Work required
Only the opening lines of the listing, through the one with "creations shared here are for your", are to be retyped, each exactly as it stands.
⁂
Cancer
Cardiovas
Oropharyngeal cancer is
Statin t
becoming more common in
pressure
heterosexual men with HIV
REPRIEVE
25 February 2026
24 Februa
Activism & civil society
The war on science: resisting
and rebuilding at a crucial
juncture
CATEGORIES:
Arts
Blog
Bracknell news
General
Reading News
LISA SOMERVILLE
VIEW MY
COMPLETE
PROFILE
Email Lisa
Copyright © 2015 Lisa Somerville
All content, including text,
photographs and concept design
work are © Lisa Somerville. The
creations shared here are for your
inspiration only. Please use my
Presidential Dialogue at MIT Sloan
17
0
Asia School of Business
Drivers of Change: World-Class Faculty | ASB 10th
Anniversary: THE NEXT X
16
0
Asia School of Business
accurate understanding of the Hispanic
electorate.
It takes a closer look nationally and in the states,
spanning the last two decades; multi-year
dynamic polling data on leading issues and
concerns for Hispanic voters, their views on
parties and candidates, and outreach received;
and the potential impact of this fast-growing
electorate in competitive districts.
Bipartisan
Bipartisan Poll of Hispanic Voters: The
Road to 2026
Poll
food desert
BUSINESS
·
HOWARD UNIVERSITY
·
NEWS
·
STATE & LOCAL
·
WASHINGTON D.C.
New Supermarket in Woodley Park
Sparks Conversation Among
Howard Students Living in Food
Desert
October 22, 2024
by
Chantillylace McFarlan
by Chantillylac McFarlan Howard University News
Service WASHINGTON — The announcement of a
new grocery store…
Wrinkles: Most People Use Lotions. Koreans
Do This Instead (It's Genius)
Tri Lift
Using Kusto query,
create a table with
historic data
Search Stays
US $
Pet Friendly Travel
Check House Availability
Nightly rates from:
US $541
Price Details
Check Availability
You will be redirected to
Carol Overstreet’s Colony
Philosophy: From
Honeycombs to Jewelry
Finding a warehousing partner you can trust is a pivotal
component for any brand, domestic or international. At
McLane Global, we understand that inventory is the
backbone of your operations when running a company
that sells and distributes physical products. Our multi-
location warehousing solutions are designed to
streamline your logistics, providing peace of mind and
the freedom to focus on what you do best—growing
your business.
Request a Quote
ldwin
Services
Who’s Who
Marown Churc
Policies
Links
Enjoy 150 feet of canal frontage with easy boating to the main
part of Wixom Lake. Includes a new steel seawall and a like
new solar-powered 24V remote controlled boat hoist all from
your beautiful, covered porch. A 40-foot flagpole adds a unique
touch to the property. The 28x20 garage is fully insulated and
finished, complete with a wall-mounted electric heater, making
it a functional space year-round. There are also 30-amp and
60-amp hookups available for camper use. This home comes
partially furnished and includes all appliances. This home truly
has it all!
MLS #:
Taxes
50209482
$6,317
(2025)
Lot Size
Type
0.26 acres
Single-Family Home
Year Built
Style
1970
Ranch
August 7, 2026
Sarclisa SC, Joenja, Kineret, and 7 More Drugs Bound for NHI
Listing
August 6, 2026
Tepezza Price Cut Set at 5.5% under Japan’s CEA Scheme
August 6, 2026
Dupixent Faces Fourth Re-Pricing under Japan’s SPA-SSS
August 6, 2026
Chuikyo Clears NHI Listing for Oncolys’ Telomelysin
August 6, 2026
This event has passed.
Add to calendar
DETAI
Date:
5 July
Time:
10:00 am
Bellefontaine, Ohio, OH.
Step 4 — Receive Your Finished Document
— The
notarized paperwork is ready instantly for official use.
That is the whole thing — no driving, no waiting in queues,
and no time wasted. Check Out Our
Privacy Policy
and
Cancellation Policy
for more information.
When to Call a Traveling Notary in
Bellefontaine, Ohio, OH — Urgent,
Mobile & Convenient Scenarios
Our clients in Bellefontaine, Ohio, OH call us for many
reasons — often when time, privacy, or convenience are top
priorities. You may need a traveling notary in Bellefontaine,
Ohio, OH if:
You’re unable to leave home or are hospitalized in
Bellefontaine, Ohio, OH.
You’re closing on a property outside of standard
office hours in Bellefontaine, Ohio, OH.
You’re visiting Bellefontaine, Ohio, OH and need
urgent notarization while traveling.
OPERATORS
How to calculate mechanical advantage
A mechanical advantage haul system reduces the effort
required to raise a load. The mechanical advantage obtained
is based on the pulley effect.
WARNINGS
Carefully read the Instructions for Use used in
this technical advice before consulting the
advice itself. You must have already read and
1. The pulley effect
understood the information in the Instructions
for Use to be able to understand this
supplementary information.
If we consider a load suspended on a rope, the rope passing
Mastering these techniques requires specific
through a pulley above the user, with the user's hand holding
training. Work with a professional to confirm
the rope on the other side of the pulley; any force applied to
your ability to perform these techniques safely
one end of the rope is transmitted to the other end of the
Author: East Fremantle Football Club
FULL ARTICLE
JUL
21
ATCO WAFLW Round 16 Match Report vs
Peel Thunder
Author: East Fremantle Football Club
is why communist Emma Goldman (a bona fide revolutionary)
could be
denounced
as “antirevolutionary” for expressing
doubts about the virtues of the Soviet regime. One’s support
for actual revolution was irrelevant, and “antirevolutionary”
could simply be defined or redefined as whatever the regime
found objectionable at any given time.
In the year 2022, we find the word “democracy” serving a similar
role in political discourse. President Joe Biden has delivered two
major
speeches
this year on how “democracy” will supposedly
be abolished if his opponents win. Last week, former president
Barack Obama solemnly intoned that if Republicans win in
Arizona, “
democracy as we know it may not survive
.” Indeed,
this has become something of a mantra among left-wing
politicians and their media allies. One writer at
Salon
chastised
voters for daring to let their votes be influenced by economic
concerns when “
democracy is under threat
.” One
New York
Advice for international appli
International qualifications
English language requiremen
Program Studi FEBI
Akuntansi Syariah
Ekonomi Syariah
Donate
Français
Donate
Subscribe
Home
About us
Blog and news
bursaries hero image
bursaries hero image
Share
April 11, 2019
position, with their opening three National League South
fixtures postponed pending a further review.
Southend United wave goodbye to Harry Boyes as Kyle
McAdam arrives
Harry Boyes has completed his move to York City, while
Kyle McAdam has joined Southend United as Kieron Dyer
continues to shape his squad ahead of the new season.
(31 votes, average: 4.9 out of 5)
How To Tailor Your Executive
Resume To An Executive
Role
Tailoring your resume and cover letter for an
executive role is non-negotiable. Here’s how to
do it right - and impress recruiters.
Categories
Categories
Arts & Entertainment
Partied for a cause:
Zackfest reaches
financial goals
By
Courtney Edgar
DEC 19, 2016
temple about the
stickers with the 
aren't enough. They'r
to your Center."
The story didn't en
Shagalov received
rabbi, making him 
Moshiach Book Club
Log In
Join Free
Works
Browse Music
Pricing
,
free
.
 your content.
⁂
Answer area
Cancer
Cardiovas
Oropharyngeal cancer is
Statin t
becoming more common in
pressure
heterosexual men with HIV
REPRIEVE
25 February 2026
24 Februa
Activism & civil society
The war on science: resisting
and rebuilding at a crucial
juncture
CATEGORIES:
Arts
Blog
Bracknell news
General
Reading News
LISA SOMERVILLE
VIEW MY
COMPLETE
PROFILE
Email Lisa
Copyright © 2015 Lisa Somerville
All content, including text,
photographs and concept design
work are © Lisa Somerville. The
creations shared here are for your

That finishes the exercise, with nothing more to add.